All I saw were 386's and 486's, and I am pretty sure every piece of software I ever used was either C or Turbo Pascal or direct assembly. In the mid-90s, Java appeared and I remember how horribly slow those Java apps were compared to C/Pascal code.

But does it even conserve memory? Copying a string when you have the length is 2 bytes of machine code on x86 (rep movsb).

Remember, code takes up memory too.

How do you drop nulls in the middle of a string without requiring O(N) extra space to restore the original characters?
Besides my DA/Algo classes in College, I've never used C seriously. And you know, it's semantics like this that really make me go WTF lol....

From strtok man page... "The first time that strtok() is called, str should be specified; subsequent calls, wishing to obtain further tokens from the same string, should pass a null pointer instead."

Really?? a null pointer.. This is valid code:

  char str[] = "C is fucking weird, ok? I said it, sue me.";
  char *result = strtok(str, ",");
  char *res = strtok(NULL, ",");
Why is that ok?
You have to understand the context, and the time period. Memory and CPU cycles were precious. All computers being 24/7 networked wasn't a thing, so security wasn't much of a concern. API design tended to reflect that.
Not mentioned in my initial comment, but yeah, I'm viscerally aware of the affect the time period and resources at the time have on API design in C and other languages from that time period.
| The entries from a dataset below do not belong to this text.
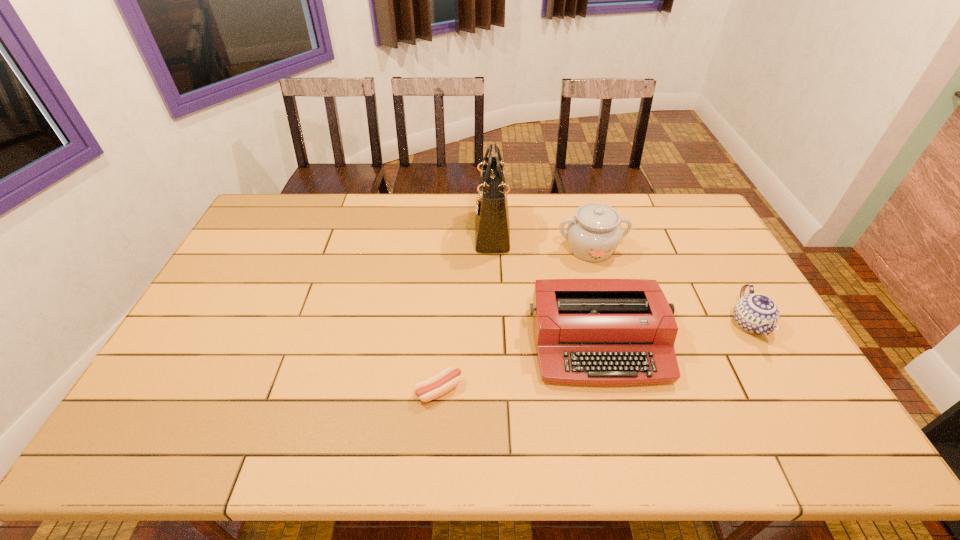 Locate an element on the screen. This screenshot has height=540, width=960. vacant space at the right edge is located at coordinates (707, 243).

The image size is (960, 540). What are the coordinates of `free space at the far right corner of the desktop` in the screenshot? It's located at (681, 232).

Where is `free spot between the shortest object and the second object from left to right`? This screenshot has height=540, width=960. free spot between the shortest object and the second object from left to right is located at coordinates (x=466, y=310).

The image size is (960, 540). What are the coordinates of `free spot between the sausage and the second object from left to right` in the screenshot? It's located at (466, 310).

Where is `unoccupied position between the sausage and the taller chinaware`? This screenshot has width=960, height=540. unoccupied position between the sausage and the taller chinaware is located at coordinates (515, 320).

Image resolution: width=960 pixels, height=540 pixels. What are the coordinates of `vacant space that is in between the second object from left to right and the shorter chinaware` in the screenshot? It's located at (621, 278).

The width and height of the screenshot is (960, 540). I want to click on free space between the handbag and the shortest object, so click(466, 310).

Where is `free space between the typewriter and the leftmost object`? This screenshot has height=540, width=960. free space between the typewriter and the leftmost object is located at coordinates (518, 367).

Choose which object is the fourth nearest neighbor to the farther chinaware. Please provide its 2D coordinates. Your answer should be formatted as a tuple, i.e. [(x, y)], where the tuple contains the x and y coordinates of a point satisfying the conditions above.

[(432, 388)]

Select which object appears as the closest to the nearer chinaware. Please provide its 2D coordinates. Your answer should be formatted as a tuple, i.e. [(x, y)], where the tuple contains the x and y coordinates of a point satisfying the conditions above.

[(609, 332)] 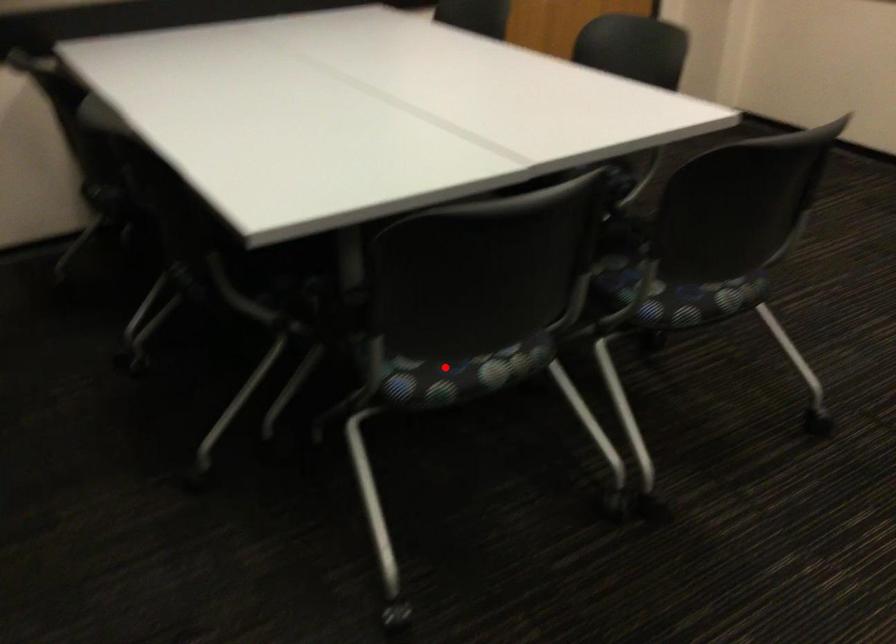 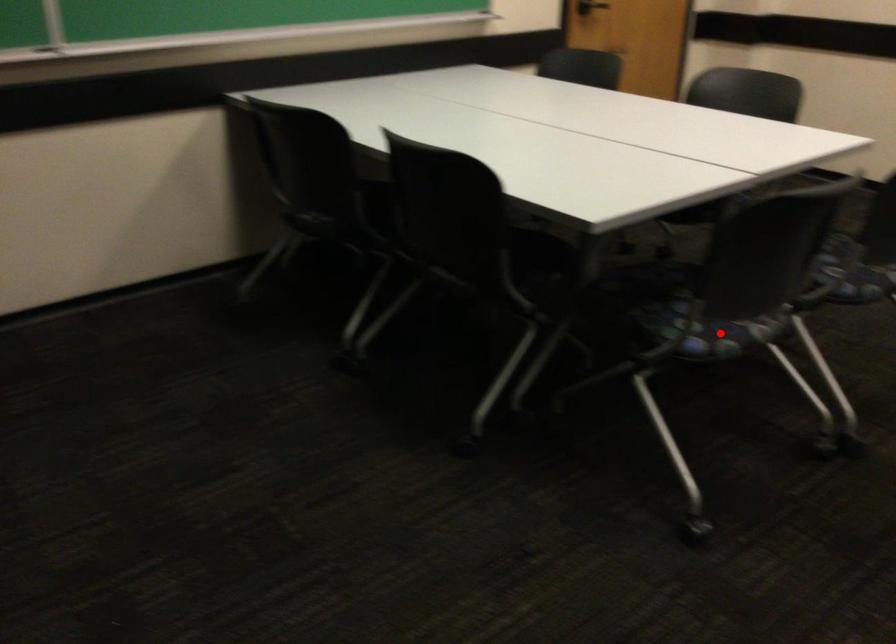 I am providing you with two images of the same scene from different viewpoints. A red point is marked on the first image and another point is marked on the second image. Is the red point in image1 aligned with the point shown in image2?

Yes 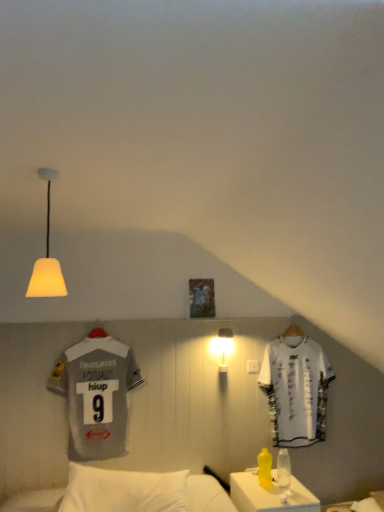 You are a GUI agent. You are given a task and a screenshot of the screen. Output one action in this format:
    pyautogui.click(x=<x>, y=<y>)
    Task: Click on the space that is in front of yellow matte bottle at lower right, which is counted as the 1th bottle, starting from the left
    This screenshot has width=384, height=512.
    Given the screenshot: What is the action you would take?
    pyautogui.click(x=278, y=501) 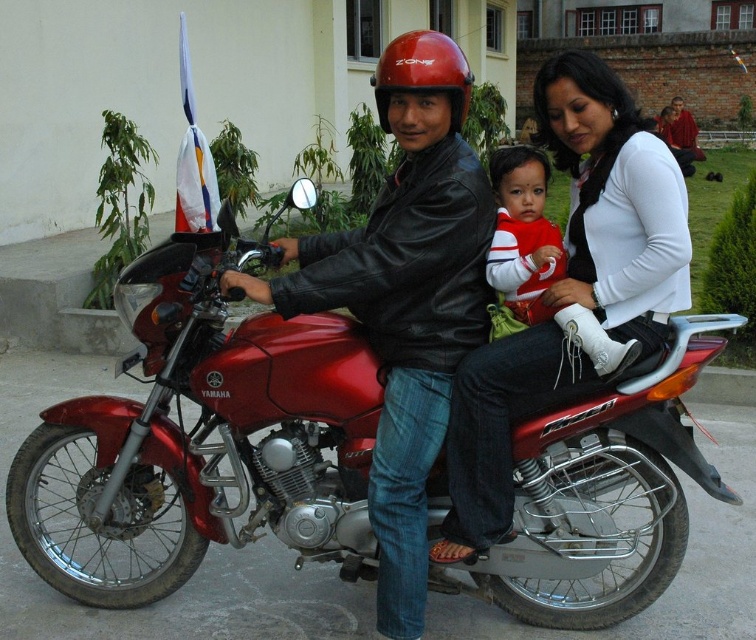 Question: Among these objects, which one is nearest to the camera?

Choices:
 (A) matte black leather jacket at center
 (B) metallic red motorcycle at center
 (C) red and white striped shirt at center

Answer: (A)

Question: Estimate the real-world distances between objects in this image. Which object is closer to the white leather boot at center?

Choices:
 (A) matte white sweater at center
 (B) matte black leather jacket at center

Answer: (A)

Question: Does red and white striped shirt at center appear on the right side of red matte helmet at center?

Choices:
 (A) yes
 (B) no

Answer: (A)

Question: Can you confirm if metallic red motorcycle at center is smaller than white leather boot at center?

Choices:
 (A) yes
 (B) no

Answer: (B)

Question: Among these objects, which one is nearest to the camera?

Choices:
 (A) metallic red motorcycle at center
 (B) matte white sweater at center

Answer: (B)

Question: Does matte black leather jacket at center have a greater width compared to red matte helmet at center?

Choices:
 (A) no
 (B) yes

Answer: (B)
The null pointer in place of the operand here just seemed like a really good quirk to point out

It's like this because the 1970s C programmer, typically a single individual, is expected to maintain absolute knowledge of the full context of everything at all times. So these functions (the old non-re-entrant C functions) just assume you - that solo programmer - will definitely know which string you're currently tokenising and would never have say, a sub-routine which also needs to tokenize strings.

All of this is designed before C11, which means that hilariously it's actually always Undefined Behaviour to write multi-threaded code in C. There's no memory ordering rules yet in the language, and if you write a data race (how could you not in multi-threaded code) then the Sequentially Consistent if Data Race Free proof, SC/DRF does not apply and in C all bets are off if you lose Sequential Consistency† So in this world that's enough, absolute mastery and a single individual keeping track of everything. Does it work? Not very well but hey, it was cheap.

† This is common and you should assume you're fucked in any concurrent language which doesn't say otherwise. In safe Rust you can't write a data race so you're always SC, in Java losing SC is actually guaranteed safe (you probably no longer understand your program, but it does have a meaning and you could reason about it) but in many languages which say nothing it's game over because it was game over in C and they can't do better.